With new coronavirus sub-variants emerging, the World Health Organization (WHO) is concerned that countries are testing less.
“We need to track this virus closely in every single country,” said WHO Emergency Director Mike Ryan in Geneva. The virus is constantly changing, new developments must be discovered as early as possible. “We cannot afford to lose sight of the virus.” It would be very short-sighted to think that the risk of contagion has decreased because of fewer reported infections.
The WHO still lists Delta and Omicron as “variants of concern”. At Omikron, this includes several lines, including the recently emerged BA.4 and BA.5. They have been detected in South Africa and in some European countries, said WHO Covid-19 expert Maria van Kerkhove. Both showed partly different characteristics than other omicron variants.

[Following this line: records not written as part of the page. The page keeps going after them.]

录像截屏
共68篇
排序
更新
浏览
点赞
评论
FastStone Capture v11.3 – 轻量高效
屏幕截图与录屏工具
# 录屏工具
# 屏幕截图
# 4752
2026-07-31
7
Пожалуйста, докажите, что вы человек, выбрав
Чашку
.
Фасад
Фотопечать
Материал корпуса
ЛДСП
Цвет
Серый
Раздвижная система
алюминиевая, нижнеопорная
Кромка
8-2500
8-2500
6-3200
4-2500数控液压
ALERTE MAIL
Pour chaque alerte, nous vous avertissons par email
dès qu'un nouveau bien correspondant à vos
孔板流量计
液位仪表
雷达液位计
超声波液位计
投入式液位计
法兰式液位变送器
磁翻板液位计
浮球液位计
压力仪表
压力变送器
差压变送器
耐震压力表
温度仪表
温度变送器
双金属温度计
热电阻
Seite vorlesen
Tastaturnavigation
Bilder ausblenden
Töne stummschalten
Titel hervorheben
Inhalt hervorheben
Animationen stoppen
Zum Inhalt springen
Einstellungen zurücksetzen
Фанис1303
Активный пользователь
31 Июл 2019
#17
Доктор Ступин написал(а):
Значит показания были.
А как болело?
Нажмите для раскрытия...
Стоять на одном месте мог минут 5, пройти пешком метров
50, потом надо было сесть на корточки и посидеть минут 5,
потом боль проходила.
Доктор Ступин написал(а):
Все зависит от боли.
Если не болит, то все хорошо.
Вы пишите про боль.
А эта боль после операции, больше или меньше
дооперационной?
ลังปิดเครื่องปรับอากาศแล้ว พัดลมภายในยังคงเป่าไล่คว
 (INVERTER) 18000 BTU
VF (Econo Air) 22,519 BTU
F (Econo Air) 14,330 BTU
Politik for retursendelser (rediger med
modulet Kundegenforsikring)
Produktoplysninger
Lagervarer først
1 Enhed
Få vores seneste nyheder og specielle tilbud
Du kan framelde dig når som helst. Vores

Specialists are investigating whether BA.4 and BA.5 spread faster than other virus lines, whether they differ from others in terms of the course of the disease and how vaccines work against them. So far there is no evidence that people infected with BA.4 or BA.5 have a more severe course of the disease, said van Kerkhove. According to their information, however, fewer than 200 sequencings of these subvariants have been uploaded to the WHO database. Van Kerkhove called on countries to continue to closely monitor the development of variants.
The number of deaths reported each week is falling worldwide, WHO chief Tedros Adhanom Ghebreyesus said. On April 10, 22,000 deaths were reported in seven days, the lowest since the early weeks of the 2020 pandemic.
Pandemic remains international health emergency
Meanwhile, the coronavirus pandemic remains an international public health emergency, as ruled by the WHO. She joined the recommendation of independent experts who had opposed lifting the “public health emergency of international concern” declared at the end of January 2020.
The expert council examines the infection situation every three months after a state of emergency has been declared and advises the WHO. The declaration of a state of emergency is the highest level of alert that the WHO can impose. It is intended to draw the global community’s attention to a dangerous problem and spur governments to take action. Countries are also obliged to report the number of cases.
When the WHO declared the emergency on January 30, 2020, around 100 infections were known in 21 countries outside of China. Almost 500 million infections and a good six million deaths have now been reported to the WHO worldwide.